What is the Laravel shallow() Function and How Do you Use it to Create Nested Routes?

Written by Kolade Chris | Mar 29, 2025 | #Laravel #PHP | 3 minutes Read

Often, nested routes get messy in Laravel applications. But Laravel has an answer for many of its problems, that’s why they introduced the shallow() function to help you manage nested routes more succinctly.

In this article, you will learn what the shallow() function is and how it makes your routes cleaner and easier to manage.

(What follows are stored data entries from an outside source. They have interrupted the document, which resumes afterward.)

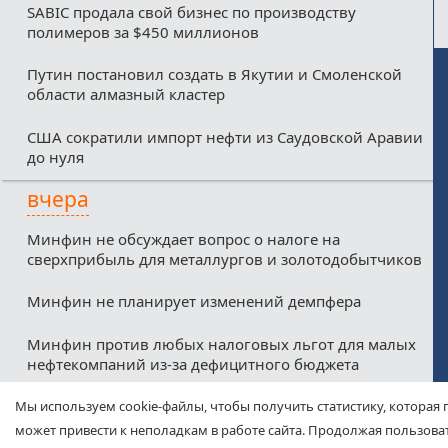
SABIC продала свой бизнес по производству
полимеров за $450 миллионов
Путин постановил создать в Якутии и Смоленской
области алмазный кластер
США сократили импорт нефти из Саудовской Аравии
до нуля
вчера
Минфин не обсуждает вопрос о налоге на
сверхприбыль для металлургов и золотодобытчиков
Минфин не планирует изменений демпфера
Минфин против любых налоговых льгот для малых
нефтекомпаний из-за дефицитного бюджета
Соглашение о свободной торговле между ЕАЭС и
Мы используем cookie-файлы, чтобы получить статистику, которая 
ОАЭ вступит в силу с 6 октября
может привести к неполадкам в работе сайта. Продолжая пользоват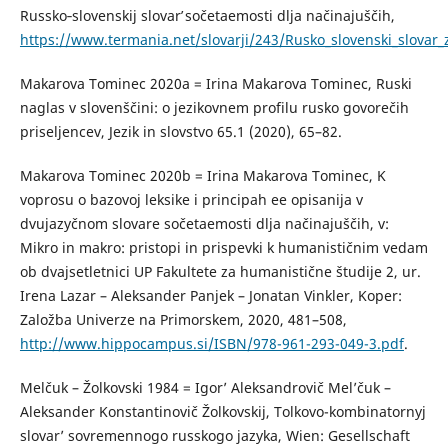
Russko­‑slovenskij slovarʹ sočetaemosti dlja načinajuščih,
https://www.termania.net/slovarji/243/Rusko_slovenski_slovar_
Makarova Tominec 2020a = Irina Makarova Tominec, Ruski
naglas v slovenščini: o jezikovnem profilu rusko govorečih
priseljencev, Jezik in slovstvo 65.1 (2020), 65–82.
Makarova Tominec 2020b = Irina Makarova Tominec, K
voprosu o bazovoj leksike i principah ee opisanija v
dvujazyčnom slovare sočetaemosti dlja načinajuščih, v:
Mikro in makro: pristopi in prispevki k humanističnim vedam
ob dvajsetletnici UP Fakultete za humanistične študije 2, ur.
Irena Lazar – Aleksander Panjek – Jonatan Vinkler, Koper:
Založba Univerze na Primorskem, 2020, 481–508,
http://www.hippocampus.si/ISBN/978-961-293-049-3.pdf
.
Melčuk – Žolkovski 1984 = Igor’ Aleksandrovič Mel’čuk –
Aleksander Konstantinovič Žolkovskij, Tolkovo-kombinatornyj
slovar’ sovremennogo russkogo jazyka, Wien: Gesellschaft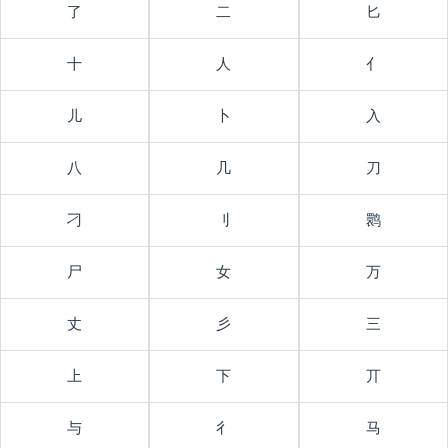
了
二
匕
十
人
亻
儿
卜
入
八
几
刀
刁
刂
鹮
尸
女
万
丈
彡
三
上
下
丌
与
彳
马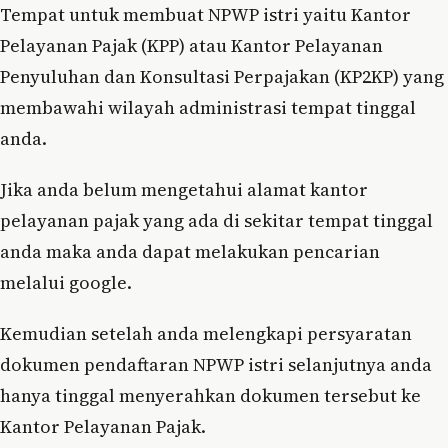
Tempat untuk membuat NPWP istri yaitu Kantor
Pelayanan Pajak (KPP) atau Kantor Pelayanan
Penyuluhan dan Konsultasi Perpajakan (KP2KP) yang
membawahi wilayah administrasi tempat tinggal
anda.
Jika anda belum mengetahui alamat kantor
pelayanan pajak yang ada di sekitar tempat tinggal
anda maka anda dapat melakukan pencarian
melalui google.
Kemudian setelah anda melengkapi persyaratan
dokumen pendaftaran NPWP istri selanjutnya anda
hanya tinggal menyerahkan dokumen tersebut ke
Kantor Pelayanan Pajak.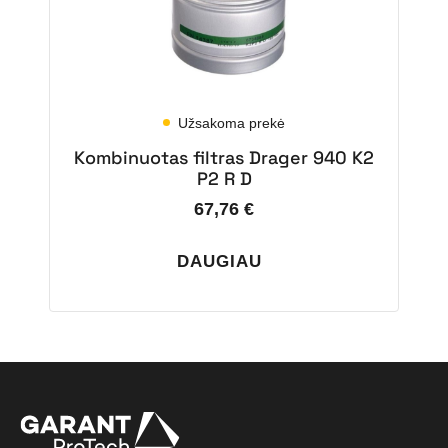
Užsakoma prekė
Kombinuotas filtras Drager 940 K2
P2 R D
67,76
€
DAUGIAU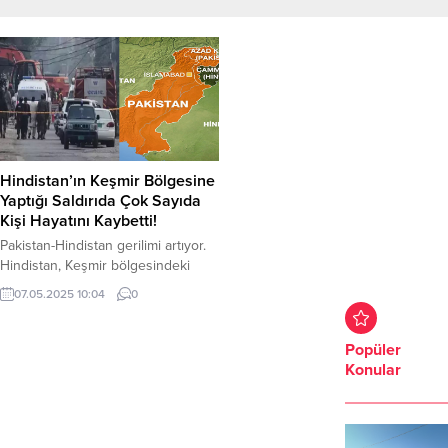
Hindistan’ın Keşmir Bölgesine
Yaptığı Saldırıda Çok Sayıda
Kişi Hayatını Kaybetti!
Pakistan-Hindistan gerilimi artıyor.
Hindistan, Keşmir bölgesindeki
Muzaferabad kentine füzelerle
07.05.2025 10:04
0
düzenlediği saldırıda ölü sayısı
artıyor. Hindistan’ın füzelerle
saldırısı sonucu 26 kişi hayatını
Popüler
kaybederken 46 kişi de yaralandı.
Konular
Kayıp 2 kişi ise aranıyor. Tüm
dünyanın kaygıyla izliyor. İki
nükleer gücün çatışmayı
artırmasından endişe duyuluyor. İki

What is the Laravel shallow() Function?

In Laravel, the shallow() lets you define nested resource routes to reduce unnecessary repetition of parent resource identifiers in the URL. It creates a “shallow” version of nested routes, which ensures that only certain actions require the parent resource ID, while others use only the child resource unique ID.

Don’t get that yet?

Imagine you have a parent resource, say post and a child resource, say comments nested under it. By default, all child routes will include both the parent and child IDs, for example, /posts/{post}/comments/{comment}. Of if you’re working with project management routes, /projects/{project}/tasks/{task}.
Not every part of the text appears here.